Short-Term rental income can be three to five times higher than traditional rental income. That makes sense, because as your rental terms get shorter you transform from landlord to hotelier. If you can handle housekeeping, booking, and all the extra effort (or find someone to do it for you), the rewards are rich.
Consider the sample case of a $992,000 property. With a 20% down payment, your mortgage is $763,600. At an interest rate of 4.2%, you’re paying $46,570 a year for the mortgage. Add 50% to that for taxes, utilities, insurance, and maintenance, and you’re paying $69,855 a year.
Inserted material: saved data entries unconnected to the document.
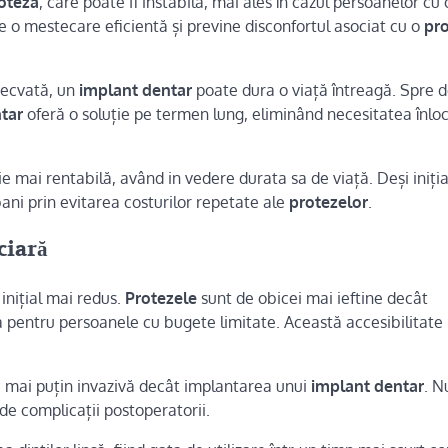
oteză
, care poate fi instabilă, mai ales în cazul persoanelor cu 
e o mestecare eficientă și previne disconfortul asociat cu o
pr
adecvată, un
implant dentar
poate dura o viață întreagă. Spre 
tar
oferă o soluție pe termen lung, eliminând necesitatea înloc
e mai rentabilă, având in vedere durata sa de viață. Deși iniția
ani prin evitarea costurilor repetate ale
protezelor
.
ciară
inițial mai redus.
Protezele
sunt de obicei mai ieftine decât
lă pentru persoanele cu bugete limitate. Această accesibilitate
 mai puțin invazivă decât implantarea unui
implant dentar
. N
de complicații postoperatorii.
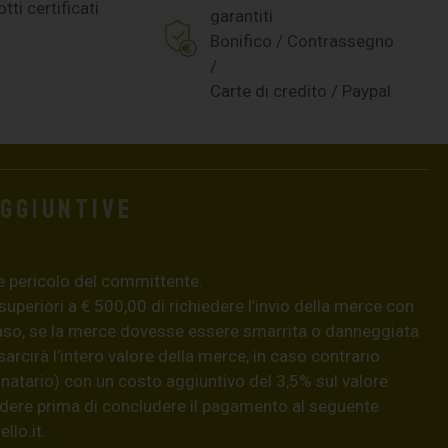
tti certificati
garantiti
Bonifico / Contrassegno
/
Carte di credito / Paypal
aggiuntive
e pericolo del committente.
 superiori a € 500,00 di richiedere l’invio della merce con
aso, se la merce dovesse essere smarrita o danneggiata
isarcirà l’intero valore della merce, in caso contrario
natario) con un costo aggiuntivo del 3,5% sul valore
hiedere prima di concludere il pagamento al seguente
llo.it
.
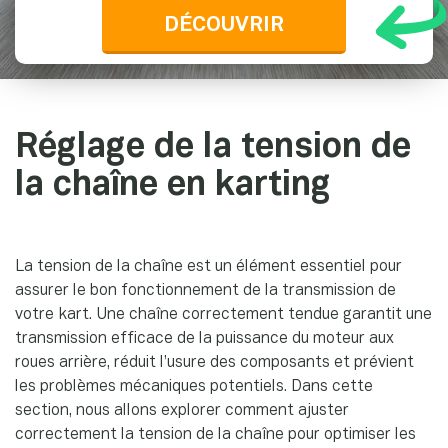
DÉCOUVRIR
Réglage de la tension de
la chaîne en karting
La tension de la chaîne est un élément essentiel pour
assurer le bon fonctionnement de la transmission de
votre kart. Une chaîne correctement tendue garantit une
transmission efficace de la puissance du moteur aux
roues arrière, réduit l’usure des composants et prévient
les problèmes mécaniques potentiels. Dans cette
section, nous allons explorer comment ajuster
correctement la tension de la chaîne pour optimiser les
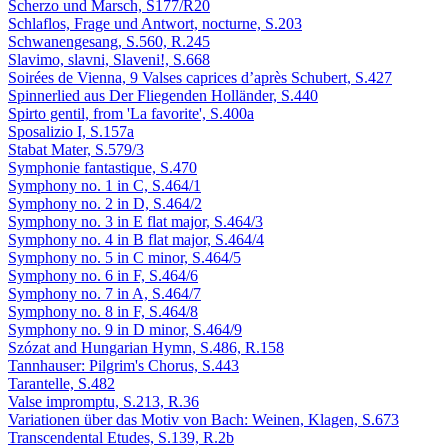
Scherzo und Marsch, S177/R20
Schlaflos, Frage und Antwort, nocturne, S.203
Schwanengesang, S.560, R.245
Slavimo, slavni, Slaveni!, S.668
Soirées de Vienna, 9 Valses caprices d’après Schubert, S.427
Spinnerlied aus Der Fliegenden Holländer, S.440
Spirto gentil, from 'La favorite', S.400a
Sposalizio I, S.157a
Stabat Mater, S.579/3
Symphonie fantastique, S.470
Symphony no. 1 in C, S.464/1
Symphony no. 2 in D, S.464/2
Symphony no. 3 in E flat major, S.464/3
Symphony no. 4 in B flat major, S.464/4
Symphony no. 5 in C minor, S.464/5
Symphony no. 6 in F, S.464/6
Symphony no. 7 in A, S.464/7
Symphony no. 8 in F, S.464/8
Symphony no. 9 in D minor, S.464/9
Szózat and Hungarian Hymn, S.486, R.158
Tannhauser: Pilgrim's Chorus, S.443
Tarantelle, S.482
Valse impromptu, S.213, R.36
Variationen über das Motiv von Bach: Weinen, Klagen, S.673
Transcendental Etudes, S.139, R.2b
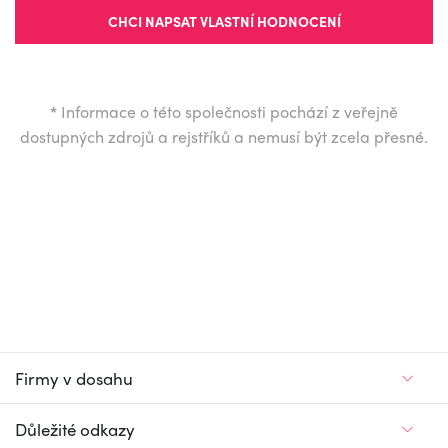
CHCI NAPSAT VLASTNÍ HODNOCENÍ
*
Informace o této společnosti pochází z veřejně
dostupných zdrojů a rejstříků a nemusí být zcela přesné.
Firmy v dosahu
Důležité odkazy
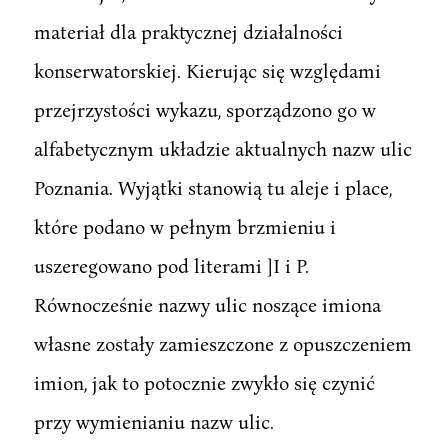
materiał dla praktycznej działalności
konserwatorskiej. Kierując się względami
przejrzystości wykazu, sporządzono go w
alfabetycznym układzie aktualnych nazw ulic
Poznania. Wyjątki stanowią tu aleje i place,
które podano w pełnym brzmieniu i
uszeregowano pod literami ]I i P.
Równocześnie nazwy ulic noszące imiona
własne zostały zamieszczone z opuszczeniem
imion, jak to potocznie zwykło się czynić
przy wymienianiu nazw ulic.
At a monthly rental rate of $5821, you’re just breaking even…paying for everything but ending up with a fully paid off house in 30 years. The median rent according to Trulia is $8200, leaving you with a $2,379 monthly profit ($28,548 annual) if you’re fully booked.
But Vail’s popularity among tourists means the average short term rental rate is $461 a night. What do you get on the short term rental income track?
The base rate is $461. Take a 3% cut to handle listing fees, plus $65 per reservation for housekeeping. Now you’re netting $397 per night. With 365 days in a year and assuming 50% occupancy, you’re pulling in $72,483. Subtract the 30% and you’re at $50,738 profit for the year. That’s almost triple what you’d get for monthly rent!
Well, your down payment was $198,400. Cash on cash, you’re getting a 25.5% annual return. Remember, too, that depreciation and mortgage interest are tax deductible, and that at the end of it all you own the property…well. You could either sell the property and cash out or enjoy an additional $50,738 per year in income. Good luck finding an index fund doing that.